Dimanche 17 juin 2012.

Ex-fans du marquis, deux petits baby dolls que vous dansiez bien…

 

Christine Lacoche, dite Féline et Lou-Mary (à droite), au Rétro, à Amiens.

 C’est déjà vieux, mais qu’importe: tu sais bien, lectrice, mon faucre, mon puits de jouissance, que la chronique les Dessous chics suspend son vol au-dessus de l’actualité et de l’éternité du temps qui fuit. (Voilà qui est dit et si sobrement dit qu’on dirait Lamartine, dépité, après la vente du château de Milly. Ridicule.) Donc, gros choc, l’autre soir, à la Maison de la culture d’Amiens, à l’occasion du spectacle Boxe Boxe, de Mourad Merzouki, avec le Quatuor Debussy, spectacle auquel m’avait convié Lady Lys, toujours au fait de bonnes vibrations. J’ai adoré Boxe Boxe. Cette alliance de la danse hip hop (genre qui, jusqu’ici, m’émouvait très moyennement), de la boxe française (que j’ai longtemps pratiquée à mon retour de la guerre d’Indochine afin de tenter de combattre les fièvres qui se rongeaient et sur lesquelles la quinine n’avait plus aucun effet) et de musique classique (sublime Quatuor Debussy avec une bande son remarquable: Franz Schubert, Verdi, Ravel, Glenn Miller, Philip Glass, Mendelssohn, etc.) Au bar, le spectacle terminé, alors que j’étais en train de dévorer un sandwich printanier au thon en devisant avec Fabrice Bihan (violoncelle), celui-ci me disait que sans le hip hop et la boxe, jamais ces gamins des quartiers et des lycées professionnels, n’eussent pu écouter et aimer Schubert. Il a raison, Fabrice. Il fallait entendre le silence; il fallait goûter ces applaudissements, cette manière de fièvre respectueuse pour ce spectacle de très haute tenue (merci Gilbert Fillinger à qui, plus jamais, je n’oserai reprocher une miette d’élitisme car c’est décidément un très grand programmateur).Deux semaines plus tôt, je n’étais pas en compagnie de Lady Lys, au restaurant Le Rétro, quartier Saint-Leu, à Amiens, mais avec deux de mes ex: Christine (1982-2002 dans ma vie de marquis) et Lou-Mary (2006-2012), copines depuis des années. À chaque fois que je sortais griller une cigarette à la terrasse, j’avais l’impression que mes oreilles sifflaient. Mais ce n’était qu’une impression, d’après mes deux adorables qui, avec délicatesse, me rassurèrent: «Tu n’es pas le centre du monde.» Alors, déçu, je replongeais mon long nez dans mon verre de mojito sans alcool tandis qu’elles me narguaient en attaquant leur deuxième coupe de champagne. Ma vie est un enfer, lectrice, ma fée complice.

Dimanche 27 mai 2012.

Les pruniers, la tulipe de Hollande et la chamelle de Nora

Nora Aceval, à la bibliothèque d'Amiens, lors d'une récente intervention de conteuse.

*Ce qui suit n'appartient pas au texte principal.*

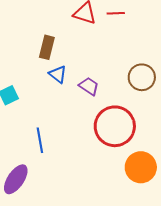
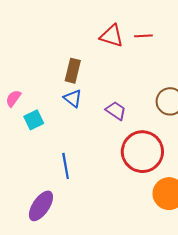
blue triangle: (58, 74) -> (73, 98), moved

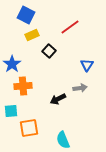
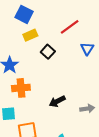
blue triangle: (87, 65) -> (87, 49), moved
gray arrow: (80, 88) -> (87, 109), moved

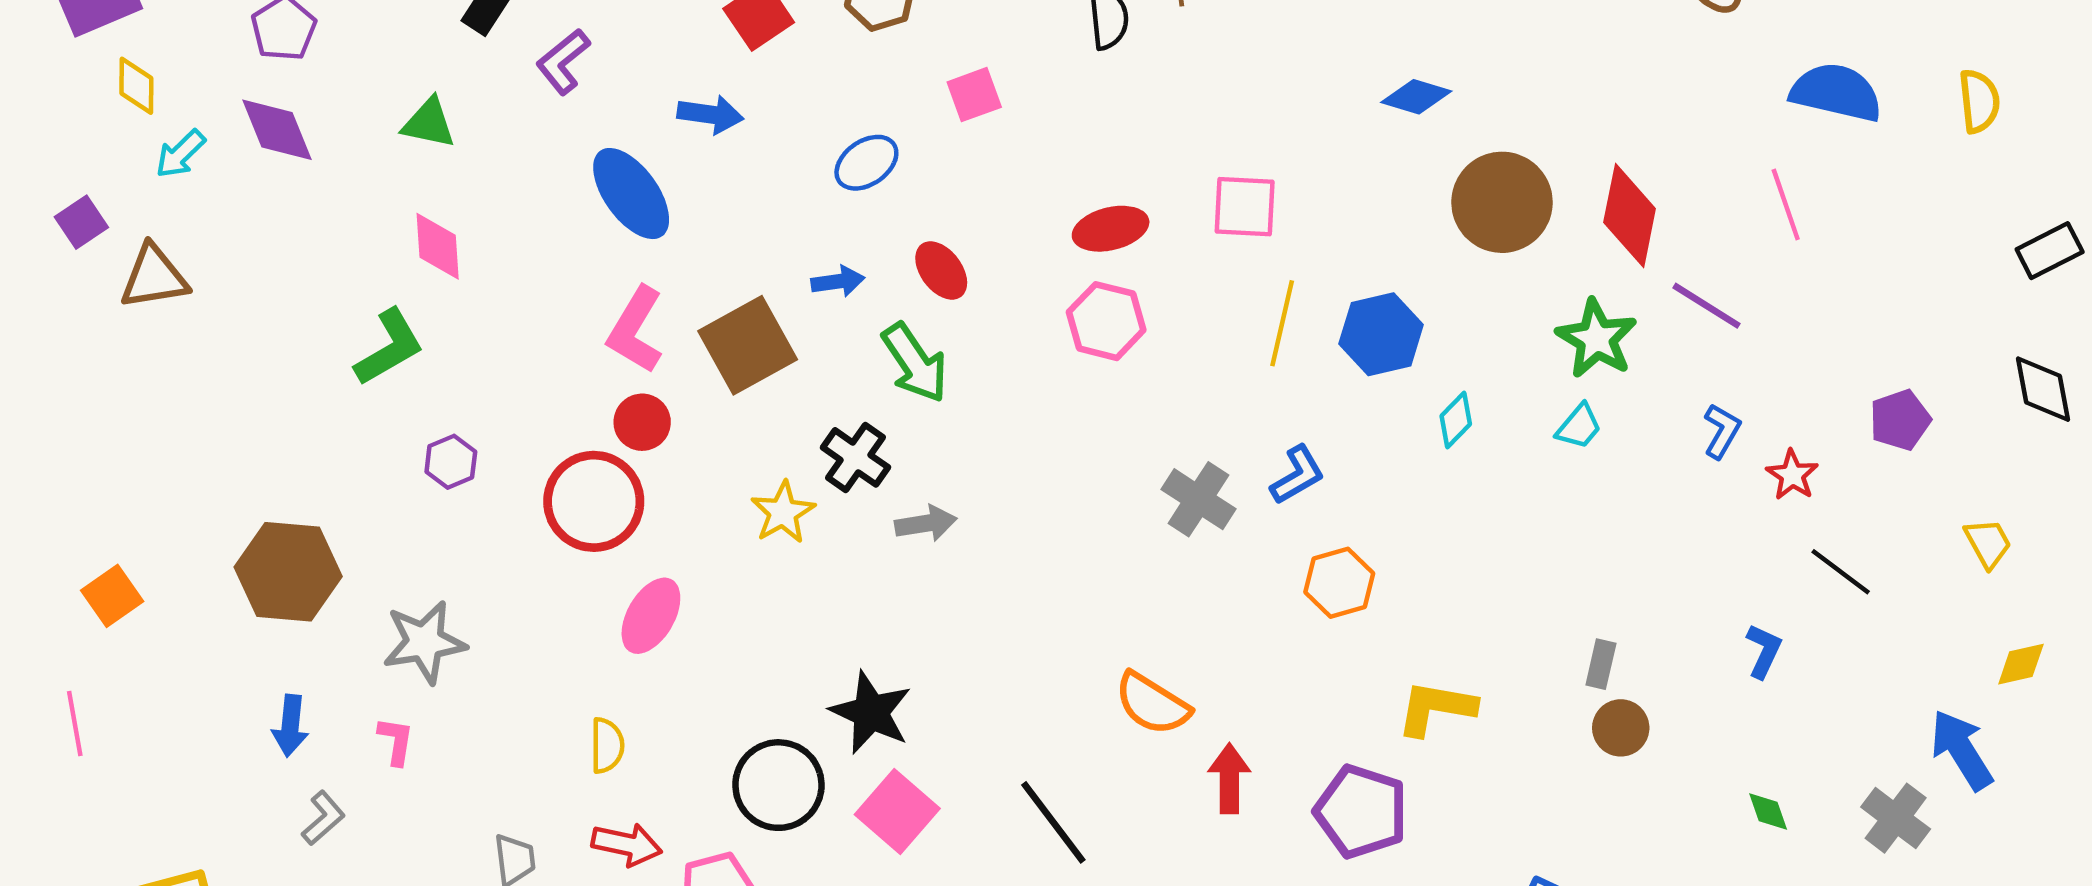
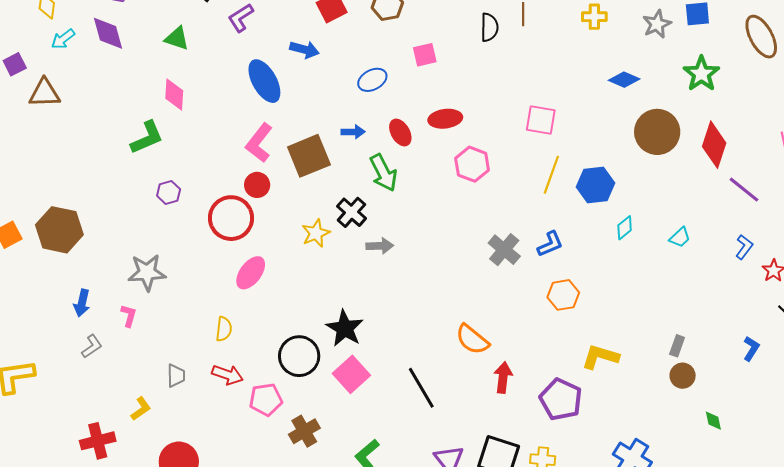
red ellipse: (1111, 229) -> (445, 119), moved
green star: (1597, 339) -> (701, 74), moved
brown hexagon: (288, 572) -> (59, 230), moved
green diamond: (1768, 811) -> (713, 421), moved

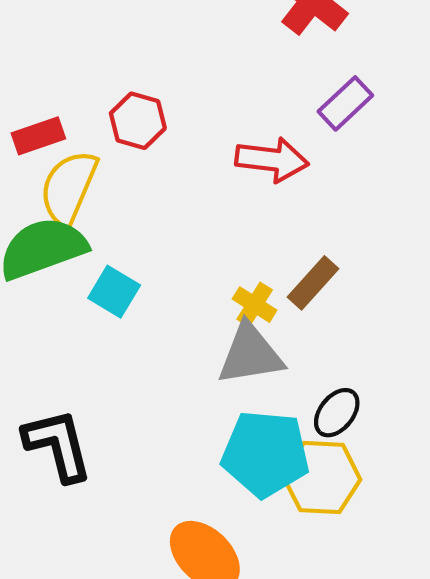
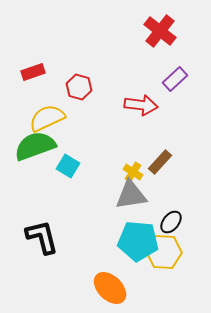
red rectangle: (38, 136) -> (33, 72), moved
yellow semicircle: (69, 188) -> (47, 118), turned 42

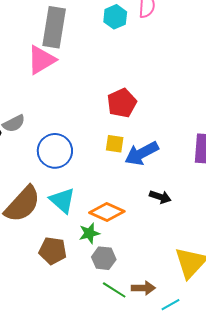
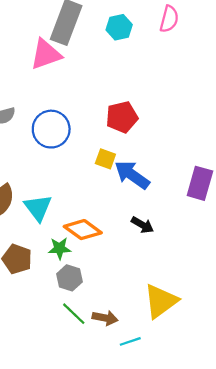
cyan hexagon: (115, 17) -> (119, 27), moved
blue circle: (55, 151) -> (51, 129), moved
blue arrow: (142, 153) -> (132, 175), turned 52

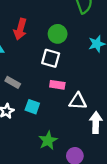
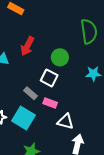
gray rectangle: (13, 82) -> (30, 93), moved
cyan square: (32, 107) -> (24, 118), size x1.6

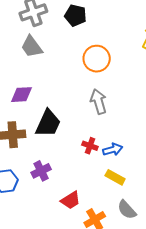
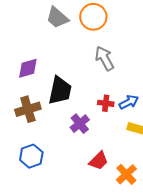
gray trapezoid: (32, 47) -> (57, 18), moved
purple cross: (41, 171) -> (80, 124), moved

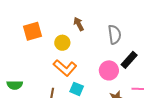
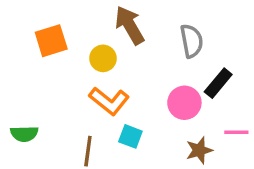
brown arrow: (79, 24) -> (130, 25), size x1.6

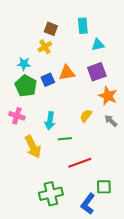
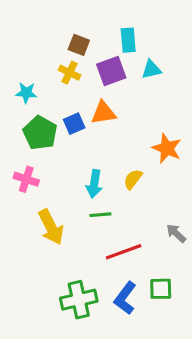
yellow cross: (45, 47) -> (70, 73), turned -32
cyan star: (24, 64) -> (26, 93), moved
purple square: (97, 72) -> (111, 71), moved
cyan arrow: (50, 121) -> (94, 184), moved
gray arrow: (111, 121) -> (176, 233), moved
blue L-shape: (88, 204) -> (125, 298), moved

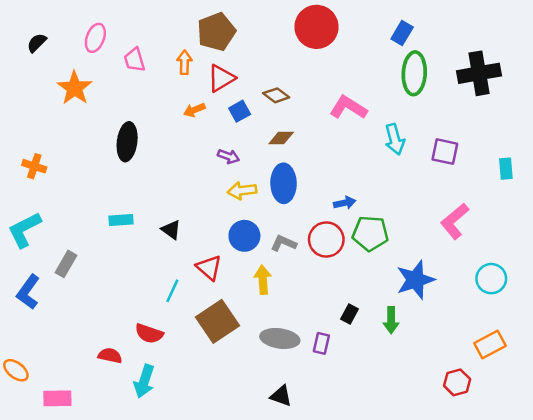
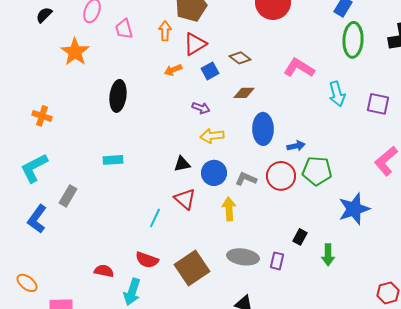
blue ellipse: (284, 183) -> (263, 129), moved
black triangle: (171, 230) -> (182, 164), moved, turned -48
green arrow: (391, 320) -> (328, 255), moved
brown square: (218, 321) -> (192, 268), moved
red semicircle: (149, 334) -> (147, 260), moved

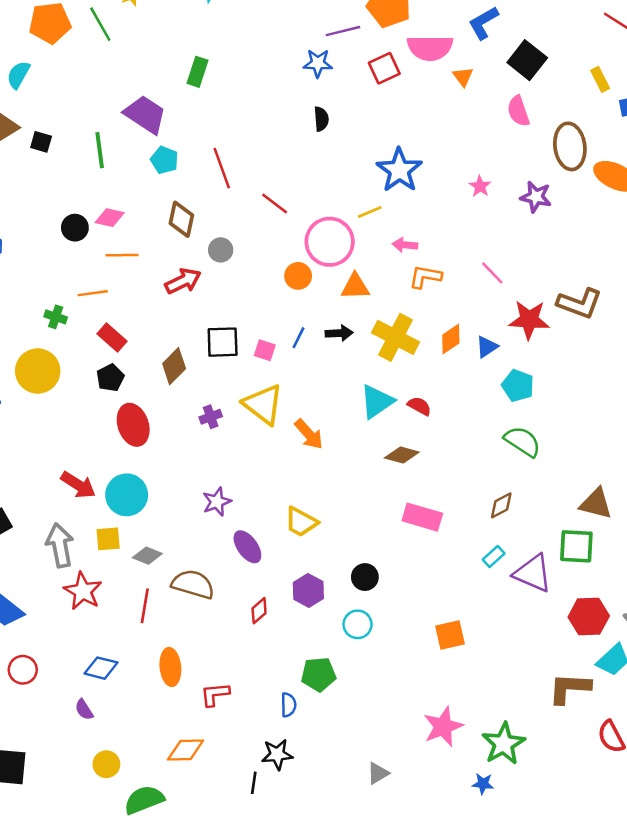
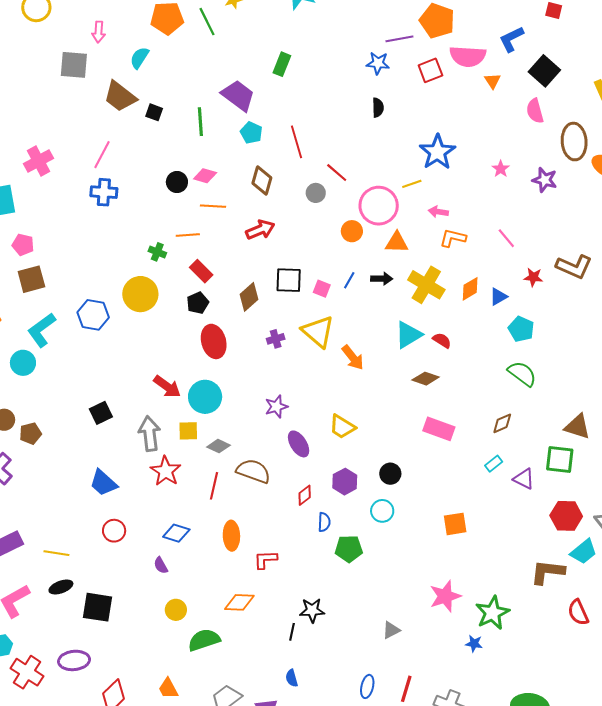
gray circle: (221, 250) -> (316, 193), moved
red star: (529, 320) -> (533, 277), size x0.6
purple triangle: (533, 573) -> (524, 479), size x0.7
blue semicircle: (288, 705) -> (324, 522), moved

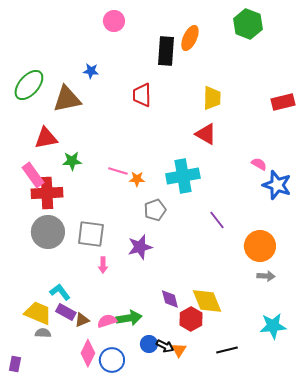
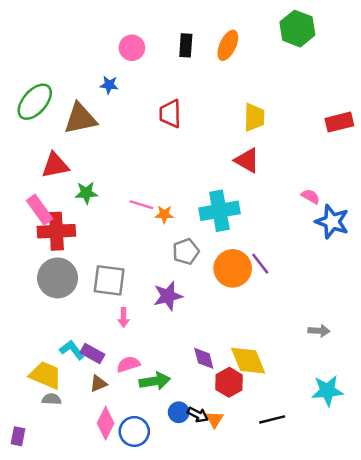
pink circle: (114, 21) -> (132, 48), moved
black rectangle: (166, 51) -> (186, 45), moved, size x0.7
orange circle: (260, 246) -> (233, 268), moved
purple rectangle: (66, 312) -> (92, 354), moved
pink semicircle: (107, 321) -> (128, 364), moved

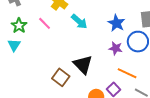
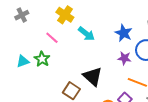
green star: (19, 26) -> (42, 59), moved
cyan triangle: (14, 45) -> (23, 61), turned 40

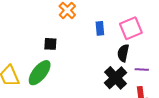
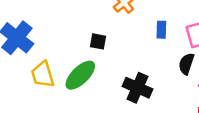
black cross: (115, 78) -> (137, 88), moved, turned -30

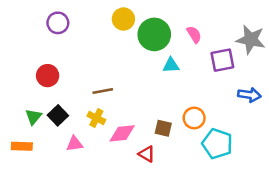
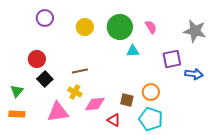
yellow circle: (123, 19) -> (85, 27), moved
purple square: (222, 60) -> (172, 59), moved
black square: (58, 115) -> (45, 79), moved
green triangle: (33, 117) -> (17, 91), moved
pink triangle: (75, 144) -> (58, 112), size x1.6
cyan pentagon: (217, 144) -> (151, 119), moved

 Lady Lys, avec son accent birkinien so british, est décidément très distrayante. Comme elle habite en plein centre ville d’Amiens et que je suis souvent chez elle, j’étais occupé, il y a peu, à surveiller ma voiture, de peur qu’elle ne fût verbalisée par la maréchaussée car je n’avais pas mis assez d’argent dans l’horodatrice.

Tou a peur des pruniers? me lança-t-elle en secouant son casque blond digne du Brian Jones de la pochette de «Jumpin’Jack Flash».

– Les pruniers?

– Oui, ceux qui mettent des prunes.

Il y avait les pervenches, les aubergines; il y aura dorénavant les pruniers dans mon vocabulaire, moi qui en suis était quasiment resté aux hirondelles avec leurs pèlerines et leurs bicyclettes antédiluviennes. Les choses vont trop vite pour moi, lectrice, mon amour, ma fée ravie, mon jouet soumis. On passe d’un mot à l’autre, d’une fille à l’autre, d’un quinquennat à l’autre sans crier gare. Je digérais tranquillement les épines anticommunistes de la rose de François Mitterrand, et vlan, je vais devoir m’habituer à la tulipe de Hollande moi qui n’apprécie que très moyennement la ville de La Haye et sa Cour internationale de justice depuis qu’elle a été si injuste avec nos amis Serbes, francophiles et anti nazis. Le lendemain de la victoire de François Hollande, des copains de la sociale démocratie venaient vers moi, la mine réjouie. Je ne pouvais m’empêcher de leur demander: «Et Marx, dans tout ça?» La question qui fâche. Je vais encore me faire des amis. À dire vrai, la politique me fatigue. Je préfère la littérature; elle est moins décevante et ses sourires sont moins factices. Celui de Nora Aceval, conteuse et écrivain, est rayonnant. Nora, je l’ai entendu conter avec talent, au Salon du livre de Creil, ville où elle réside. Depuis des années, Nora collecte avec patience et attention des légendes, poèmes et chansons libertins du Maghreb. Elle nous donne à lire aujourd’hui La chamelle et autres contes libertins du Maghreb qu’elle a publié aux éditions Alain Gorius (coll.Al Manar, 128 pages, 19 euros). On y croise des maris naïfs ou jaloux, des femmes délicieusement coquines, délurées, sensuelles à qui on a envie de tout pardonner. Nora écrit bien, avec sobriété, netteté et poésie. Ses contes libertins nous réconcilient avec la vie.

Dimanche 13 mai 2012

Le printemps, le sucré-salé de Deauville, les salons et les copains

 

Jacques Béal au cours de la conférence sur le quartier Saint-Leu, qu'il a donnée, il y a peu, au bar de la Comédie de Picardie, à Amiens.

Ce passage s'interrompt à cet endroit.